This is the first of Chef Mannys restaurants to have a full liquor license and Plymale turns out a balanced house sangria alongside Hipster Coladas ($10 Cacique rum, crème de cacao, coconut crème, house pineapple juice and mango puree) and the ubiquitous drink of Argentina, Fernet and Coke ($10). But it’s hard to resist the signature Coco Frio ($15), a drink for two served in a fresh coconut. It’s bracing with rum and coconut rum intermingling with coconut water and lime as a tribute to a traditional island drink from Manny’s native Venezuela. It goes down all too easy and fresh, transporting island breezes straight through the low-key Mission space.
Burritt Room + Tavern’s Strawberry Molasses Bottled Cocktail
Bar manager Josh Trabulsi just launched a bottled cocktail section on October 6th in his always-strong cocktail menu at Burritt Room + Tavern. Dubbed “Cocktails for Two” ($35), it’s generously-sized bottle (which could work for 3 people) showcasing chef-driven ingredients in partnership with the kitchen.

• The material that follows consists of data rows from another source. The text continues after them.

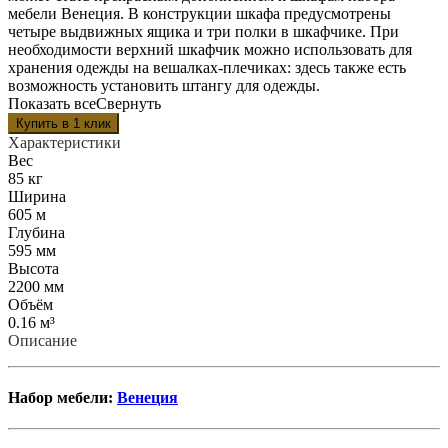
мебели Венеция. В конструкции шкафа предусмотрены
четыре выдвижных ящика и три полки в шкафчике. При
необходимости верхний шкафчик можно использовать для
хранения одежды на вешалках-плечиках: здесь также есть
возможность установить штангу для одежды.
Показать все
Свернуть
Характеристики
Вес
85 кг
Ширина
605 м
Глубина
595 мм
Высота
2200 мм
Объём
0.16 м³
Описание
Набор мебели:
Венеция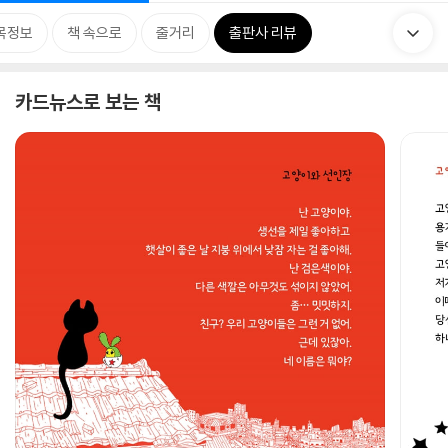
목정보
책 속으로
줄거리
출판사 리뷰
카드뉴스로 보는 책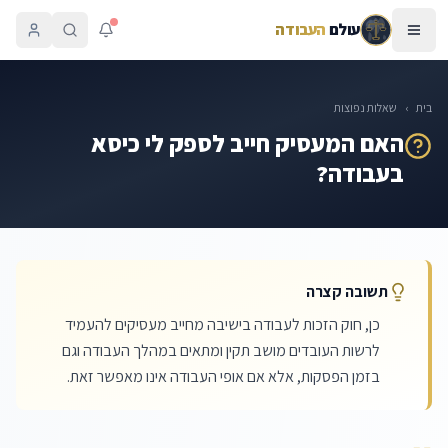
עולם
העבודה
בית
›
שאלות נפוצות
האם המעסיק חייב לספק לי כיסא
בעבודה?
תשובה קצרה
כן, חוק הזכות לעבודה בישיבה מחייב מעסיקים להעמיד
לרשות העובדים מושב תקין ומתאים במהלך העבודה וגם
בזמן הפסקות, אלא אם אופי העבודה אינו מאפשר זאת.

I love the smoky-peaty BBQ Corn (Port Charlotte Peated Scotch, Barolo Chinato, grilled heirloom corn) but am struck by the exceptional use of strawberry (often too much/sweet for me in a cocktail) in Strawberry Molasses, the secret being house strawberry rosé vermouth made with bartender Rhys Alvarado. It’s subtle with summery strawberry and a dry vermouth profile just what is needed to balance out Mount Gay Black Barrel Rum and Leopold Brother’s bitter-sweet Aperitivo. It’s poured into a wine glass and goes down elegant paired with food or as a pre-dinner aperitif.
Oro’s Barbary & Hearst
Oro just opened mid-September in Mint Plaza. As expected from Jason Fox of Commonwealth who I’ve long considered one of our top San Francisco chefs the food is vibrant and exciting right out of the gate. So are the cocktails from bar manager Randy Mariani, who you may recall behind the bar at Laszlo. There a number of highlights on the initial menu and the signature across his menu already is balance and subtlety, which is always the most important mark of a great cocktail.

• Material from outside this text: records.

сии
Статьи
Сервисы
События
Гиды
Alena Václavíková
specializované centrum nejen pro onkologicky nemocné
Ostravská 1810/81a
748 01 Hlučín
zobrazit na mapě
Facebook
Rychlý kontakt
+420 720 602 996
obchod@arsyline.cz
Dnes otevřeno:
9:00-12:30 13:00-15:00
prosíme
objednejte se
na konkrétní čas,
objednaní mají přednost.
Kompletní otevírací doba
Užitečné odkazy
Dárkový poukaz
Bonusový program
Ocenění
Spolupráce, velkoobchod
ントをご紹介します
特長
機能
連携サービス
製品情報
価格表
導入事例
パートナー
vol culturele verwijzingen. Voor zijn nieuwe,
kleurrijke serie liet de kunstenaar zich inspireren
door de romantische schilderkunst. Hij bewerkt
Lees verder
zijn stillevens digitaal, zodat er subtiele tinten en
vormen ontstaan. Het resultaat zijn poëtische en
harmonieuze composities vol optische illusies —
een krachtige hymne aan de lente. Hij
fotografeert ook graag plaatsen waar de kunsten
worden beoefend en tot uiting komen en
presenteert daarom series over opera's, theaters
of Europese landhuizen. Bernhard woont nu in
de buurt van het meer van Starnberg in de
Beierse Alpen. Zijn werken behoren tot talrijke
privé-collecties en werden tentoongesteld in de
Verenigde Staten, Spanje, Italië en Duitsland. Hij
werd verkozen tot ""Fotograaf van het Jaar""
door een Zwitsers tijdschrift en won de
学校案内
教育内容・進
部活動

Barbary & Hearst ($14) exemplifies this with its bourbon base, ginger, Angostura bitters and a balanced house strawberry-Meyer lemon shrub. There is that bracing vinegar confirmation that it is a shrub but it’s understated, offering structure with the allure of strawberry and Meyer lemon urging me to ask, “What is that?!” when I took my first sip. It’s complex and lovely with enough acidity to work with food.

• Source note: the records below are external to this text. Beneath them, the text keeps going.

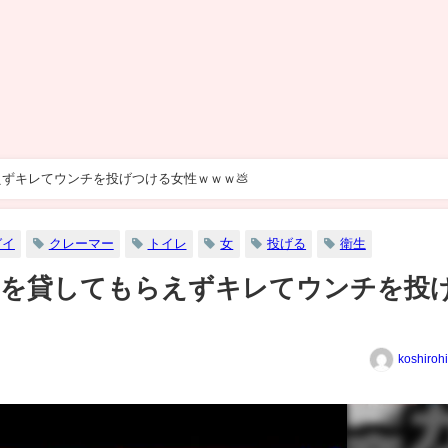
ずキレてウンチを投げつける女性ｗｗｗ💩
ガイ
クレーマー
トイレ
女
投げる
衛生
レを貸してもらえずキレてウンチを投
koshiroh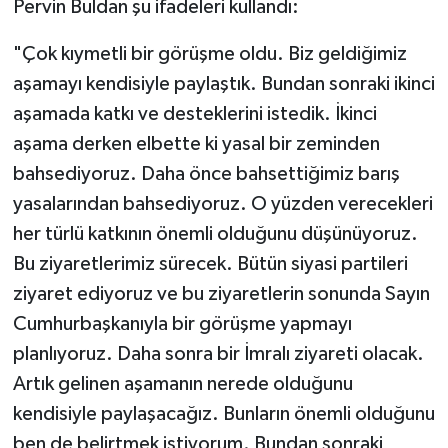
Pervin Buldan şu ifadeleri kullandı:
"Çok kıymetli bir görüşme oldu. Biz geldiğimiz
aşamayı kendisiyle paylaştık. Bundan sonraki ikinci
aşamada katkı ve desteklerini istedik. İkinci
aşama derken elbette ki yasal bir zeminden
bahsediyoruz. Daha önce bahsettiğimiz barış
yasalarından bahsediyoruz. O yüzden verecekleri
her türlü katkının önemli olduğunu düşünüyoruz.
Bu ziyaretlerimiz sürecek. Bütün siyasi partileri
ziyaret ediyoruz ve bu ziyaretlerin sonunda Sayın
Cumhurbaşkanıyla bir görüşme yapmayı
planlıyoruz. Daha sonra bir İmralı ziyareti olacak.
Artık gelinen aşamanın nerede olduğunu
kendisiyle paylaşacağız. Bunların önemli olduğunu
ben de belirtmek istiyorum. Bundan sonraki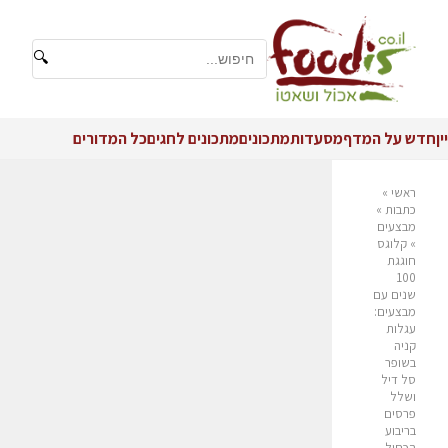
🔍
יין
חדש על המדף
מסעדות
מתכונים
מתכונים לחגים
כל המדורים
ראשי
»
כתבות
»
מבצעים
»
קלוגס
חוגגת
100
שנים עם
מבצעים:
עגלות
קניה
בשופר
סל דיל
ושלל
פרסים
בריבוע
הכחול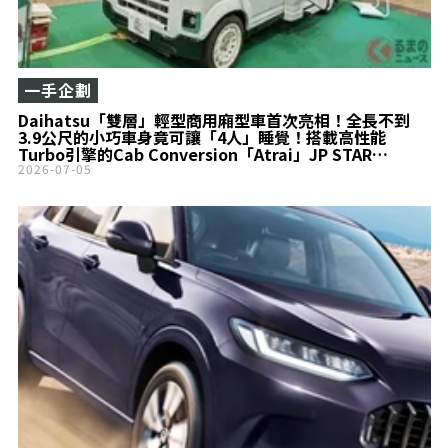
一手企劃
Daihatsu「雙層」輕型商用廂型車首次亮相！全長不到
3.9公尺的小巧車身竟可讓「4人」睡覺！搭載高性能
Turbo引擎的Cab Conversion「Atrai」JP STAR
happy1全新「City Turbo」正式亮相
2026-07-05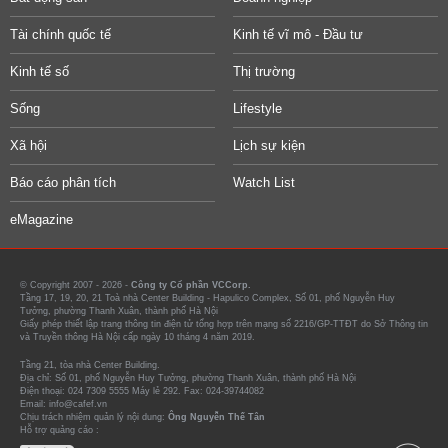
Tài chính quốc tế
Kinh tế vĩ mô - Đầu tư
Kinh tế số
Thị trường
Sống
Lifestyle
Xã hội
Lịch sự kiện
Báo cáo phân tích
Watch List
eMagazine
© Copyright 2007 - 2026 -
Công ty Cổ phần VCCorp.
Tầng 17, 19, 20, 21 Toà nhà Center Building - Hapulico Complex, Số 01, phố Nguyễn Huy
Tưởng, phường Thanh Xuân, thành phố Hà Nội
Giấy phép thiết lập trang thông tin điện tử tổng hợp trên mạng số 2216/GP-TTĐT do Sở Thông tin
và Truyền thông Hà Nội cấp ngày 10 tháng 4 năm 2019.
Tầng 21, tòa nhà Center Building.
Địa chỉ: Số 01, phố Nguyễn Huy Tưởng, phường Thanh Xuân, thành phố Hà Nội
Điện thoại: 024 7309 5555 Máy lẻ 292. Fax: 024-39744082
Email: info@cafef.vn
Chịu trách nhiệm quản lý nội dung:
Ông Nguyễn Thế Tân
Hỗ trợ quảng cáo :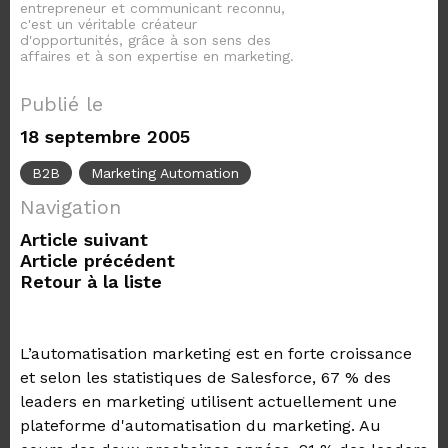
entrepreneur et communicant reconnu,
c'est un véritable créateur
d'opportunités, grâce à son sens des
affaires et à son expertise en marketing.
Publié le
18 septembre 2005
B2B
Marketing Automation
Navigation
Article suivant
Article précédent
Retour à la liste
L’automatisation marketing est en forte croissance
et selon les statistiques de Salesforce, 67 % des
leaders en marketing utilisent actuellement une
plateforme d'automatisation du marketing. Au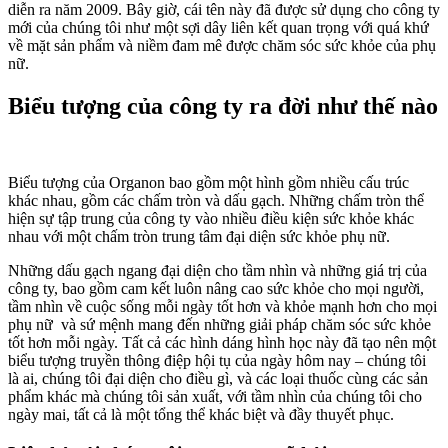
diễn ra năm 2009. Bây giờ, cái tên này đã được sử dụng cho công ty
mới của chúng tôi như một sợi dây liên kết quan trọng với quá khứ
về mặt sản phẩm và niềm đam mê được chăm sóc sức khỏe của phụ
nữ.
Biểu tượng của công ty ra đời như thế nào
Biểu tượng của Organon bao gồm một hình gồm nhiều cấu trúc
khác nhau, gồm các chấm tròn và dấu gạch. Những chấm tròn thể
hiện sự tập trung của công ty vào nhiều điều kiện sức khỏe khác
nhau với một chấm tròn trung tâm đại diện sức khỏe phụ nữ.
Những dấu gạch ngang đại diện cho tầm nhìn và những giá trị của
công ty, bao gồm cam kết luôn nâng cao sức khỏe cho mọi người,
tầm nhìn về cuộc sống mỗi ngày tốt hơn và khỏe mạnh hơn cho mọi
phụ nữ và sứ mệnh mang đến những giải pháp chăm sóc sức khỏe
tốt hơn mỗi ngày. Tất cả các hình dáng hình học này đã tạo nên một
biểu tượng truyền thông điệp hội tụ của ngày hôm nay – chúng tôi
là ai, chúng tôi đại diện cho điều gì, và các loại thuốc cùng các sản
phẩm khác mà chúng tôi sản xuất, với tầm nhìn của chúng tôi cho
ngày mai, tất cả là một tổng thể khác biệt và đầy thuyết phục.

Cafe Du Nord’s Armory & Arsenal and Martini Du Nord
After a few visits, I’ve tried all the cocktails ($12 each) on the Bon Vivants/Morgan Schick’s menu at the newly revamped Cafe Du Nord, having highlighted the Stern Grove cocktail in Zagat and here in The Perfect Spot.
With the whole menu in context, my two favorites end up being the most understated “on paper.” Armory & Arsenal is a lively mix of Perry’s Tot Gin and lemon recalls a Gin Sour but it’s pine nut rather than an expected nut-based syrup like orgeat that makes the drink sing, adding appealing, nutty layers.
Alternately, the Martini du Nord is Ford’s Gin with oyster shell-infused Noilly Prat dry vermouth and an onion garnish (the same as a Gibson cocktail). It’s savory and clean but also briny and bright, already feeling like the Du Nord signature drink and, yes, it’s beautiful with raw oysters (or try their delicious broiled oysters Kirkpatrick laced with bacon, hot sauce and Parmesan cheese).